Brahms Goes to Academia

Johannes Brahms (1833 – 1897) once wrote “I am only too often reminded that I am a difficult person to get along with. I am growing accustomed to bearing the consequences of this”. Famously bad-tempered, tactless and cynical, he is once said to have left a party saying “if there is anyone in here I have not insulted, I apologise”. He was sarcastic and bluntly spoken as the composer Max Bruch found out to his cost when he sent Brahms the manuscript of his oratorio Arminius for his comments. When the two dined later, Brahms exclaimed  “Listen Bruch!” indicating a hurdy-gurdy player in the street, “that fellow has got hold of your Arminius!

Brahms had a cruel sense of humour and was fond of practical jokes. His modest but cluttered fourth floor apartment at Karlsgasse 4 in Vienna contained a trick rocking chair which would tip any unsuspecting (usually female) guest onto the floor to loud guffaws from Brahms.

Beethoven_sketch_op._101
Manuscript sketch in Beethoven’s handwriting

On another occasion, he pranked his friend, the eminent Beethoven scholar Gustav Nottebohm with a faked piece of manuscript paper purporting to be in Beethoven’s hand; at the time there was a story doing the rounds that the composer Carl Friedrich Zelter had found part of Bach’s handwritten manuscript for the St. Matthew Passion on some wrapping paper for cheese. Brahms instead faked Beethoven’s writing style on an old piece of manuscript paper and persuaded a street vendor to sell Nottebohm a sausage wrapped in it; he then retired to a safe distance to watch the reaction of his gullible friend who visibly beamed on opening it and then scurried away.

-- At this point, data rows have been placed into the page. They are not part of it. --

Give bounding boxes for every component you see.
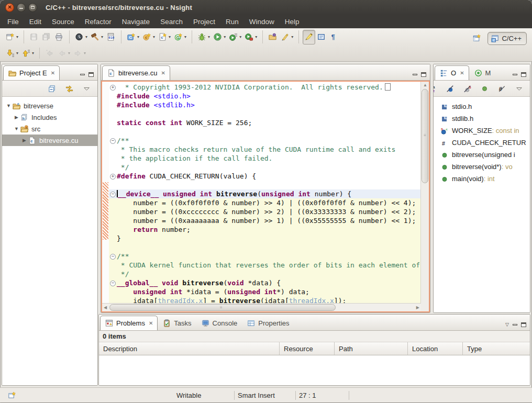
fastview-icon[interactable] [7, 391, 16, 400]
profile-button[interactable]: ▾ [243, 30, 259, 44]
scheduled-build-button[interactable]: ▾ [73, 30, 89, 44]
search-button[interactable]: ▾ [279, 30, 295, 44]
menu-search[interactable]: Search [155, 16, 188, 27]
chevron-down-icon[interactable]: ▾ [68, 51, 70, 55]
column-header-resource[interactable]: Resource [280, 342, 335, 355]
last-edit-location-button[interactable]: * [43, 46, 56, 61]
vertical-scroll-thumb[interactable] [422, 89, 428, 183]
column-header-type[interactable]: Type [463, 342, 530, 355]
tree-item-bitreverse-cu[interactable]: ▶cbitreverse.cu [2, 135, 97, 146]
close-icon[interactable]: ✕ [51, 70, 55, 76]
new-c-project-button[interactable]: C▾ [125, 30, 141, 44]
window-maximize-button[interactable] [28, 3, 37, 12]
chevron-down-icon[interactable]: ▾ [153, 35, 155, 39]
print-button[interactable] [53, 30, 65, 44]
previous-annotation-button[interactable]: ▾ [20, 46, 36, 61]
collapse-all-button[interactable] [46, 81, 58, 96]
fold-collapse-icon[interactable]: − [110, 281, 116, 286]
chevron-down-icon[interactable]: ▾ [137, 35, 139, 39]
chevron-down-icon[interactable]: ▾ [291, 35, 293, 39]
outline-list[interactable]: stdio.hstdlib.hScWORK_SIZE : const in#CU… [434, 97, 530, 312]
chevron-down-icon[interactable]: ▾ [32, 51, 34, 55]
view-menu-button[interactable] [81, 81, 93, 96]
view-menu-button[interactable]: ▽ [505, 322, 509, 327]
maximize-view-button[interactable] [521, 72, 526, 77]
outline-item-bitreverse-void-[interactable]: bitreverse(void*) : vo [434, 161, 530, 173]
save-button[interactable] [28, 30, 40, 44]
new-button[interactable]: ▾ [4, 30, 20, 44]
open-element-button[interactable] [267, 30, 279, 44]
editor-vertical-scrollbar[interactable]: ▲ [420, 82, 429, 311]
horizontal-scroll-thumb[interactable] [109, 304, 336, 311]
build-button[interactable]: ▾ [89, 30, 105, 44]
scroll-up-icon[interactable]: ▲ [423, 83, 427, 87]
hide-non-public-button[interactable] [479, 81, 491, 96]
fold-collapse-icon[interactable]: − [110, 138, 116, 144]
sort-button[interactable]: az [433, 81, 439, 96]
tab-outline[interactable]: O ✕ [435, 65, 469, 80]
menu-file[interactable]: File [2, 16, 24, 27]
menu-run[interactable]: Run [220, 16, 244, 27]
view-menu-button[interactable] [513, 81, 525, 96]
chevron-down-icon[interactable]: ▾ [85, 35, 87, 39]
minimize-view-button[interactable] [513, 324, 517, 326]
link-with-editor-button[interactable] [63, 81, 75, 96]
toggle-highlight-button[interactable] [303, 30, 315, 44]
binary-parser-button[interactable]: 010 [105, 30, 117, 44]
menu-navigate[interactable]: Navigate [117, 16, 155, 27]
show-whitespace-button[interactable]: ¶ [328, 30, 340, 44]
tree-item-bitreverse[interactable]: ▼cbitreverse [2, 100, 97, 111]
editor-horizontal-scrollbar[interactable]: ◀ ▶ [102, 303, 421, 311]
run-button[interactable]: ▾ [212, 30, 227, 44]
new-source-file-button[interactable]: c▾ [157, 30, 172, 44]
tab-problems[interactable]: Problems✕ [100, 316, 158, 330]
chevron-down-icon[interactable]: ▾ [101, 35, 103, 39]
maximize-view-button[interactable] [88, 72, 94, 77]
fold-collapse-icon[interactable]: − [110, 192, 116, 197]
column-header-description[interactable]: Description [99, 342, 280, 355]
tab-project-explorer[interactable]: Project E ✕ [3, 65, 60, 80]
fold-collapse-icon[interactable]: − [110, 254, 116, 260]
tab-make-targets[interactable]: M [469, 65, 496, 80]
chevron-down-icon[interactable]: ▾ [16, 51, 18, 55]
column-header-location[interactable]: Location [408, 342, 463, 355]
menu-project[interactable]: Project [188, 16, 220, 27]
chevron-down-icon[interactable]: ▼ [5, 103, 12, 108]
chevron-down-icon[interactable]: ▾ [255, 35, 257, 39]
tree-item-includes[interactable]: ▶hIncludes [2, 111, 97, 123]
open-perspective-button[interactable] [471, 31, 483, 46]
code-area[interactable]: + * Copyright 1993-2012 NVIDIA Corporati… [109, 82, 420, 311]
menu-window[interactable]: Window [244, 16, 280, 27]
outline-item-main-void-[interactable]: main(void) : int [434, 173, 530, 185]
code-editor[interactable]: + * Copyright 1993-2012 NVIDIA Corporati… [101, 81, 430, 312]
scroll-left-icon[interactable]: ◀ [104, 305, 107, 310]
menu-source[interactable]: Source [47, 16, 80, 27]
chevron-down-icon[interactable]: ▾ [16, 35, 18, 39]
close-icon[interactable]: ✕ [149, 320, 153, 326]
chevron-down-icon[interactable]: ▾ [224, 35, 226, 39]
hide-static-members-button[interactable]: S [461, 81, 473, 96]
hide-inactive-elements-button[interactable]: # [496, 81, 508, 96]
new-class-button[interactable]: c▾ [141, 30, 157, 44]
tab-console[interactable]: Console [196, 316, 242, 330]
folded-region-icon[interactable] [385, 83, 391, 91]
tree-item-src[interactable]: ▼csrc [2, 123, 97, 135]
fold-expand-icon[interactable]: + [110, 174, 116, 180]
chevron-down-icon[interactable]: ▾ [84, 51, 86, 55]
column-header-path[interactable]: Path [335, 342, 408, 355]
menu-edit[interactable]: Edit [24, 16, 47, 27]
maximize-editor-button[interactable] [421, 72, 426, 77]
window-minimize-button[interactable] [17, 3, 26, 12]
chevron-down-icon[interactable]: ▾ [208, 35, 210, 39]
chevron-right-icon[interactable]: ▶ [13, 115, 20, 120]
fold-expand-icon[interactable]: + [110, 85, 116, 91]
chevron-down-icon[interactable]: ▾ [184, 35, 186, 39]
chevron-down-icon[interactable]: ▾ [239, 35, 241, 39]
generate-code-button[interactable]: G▾ [172, 30, 188, 44]
annotation-ruler[interactable] [102, 82, 109, 311]
cpp-perspective-button[interactable]: CC/C++ [487, 32, 527, 45]
outline-item-stdlib-h[interactable]: stdlib.h [434, 113, 530, 125]
menu-help[interactable]: Help [280, 16, 305, 27]
block-selection-button[interactable] [315, 30, 328, 44]
outline-item-stdio-h[interactable]: stdio.h [434, 100, 530, 113]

The often austere, serious music of Brahms is perhaps one of the last places to find humour but with the Academic Festival Overture we find Brahms with his tongue planted firmly in his cheek.  Brahms never studied at University but for two months in the summer of 1853, he lived the student life of beer, debates, reading (and more beer) when he joined the violinist-composer Joseph Joachim who was taking summer courses at the University of Göttingen. It was a happy time and he made enough money to pay for a walking tour of the Rhineland the same year.

Joseph Joachim
Joseph Joachim

Years later in 1876, the University of Cambridge offered Brahms an honorary Doctorate in Music. But the thought of having to travel all that way to receive it in person (as well as the rumoured celebrations) were a turn-off for the curmudgeonly Brahms and he declined the award.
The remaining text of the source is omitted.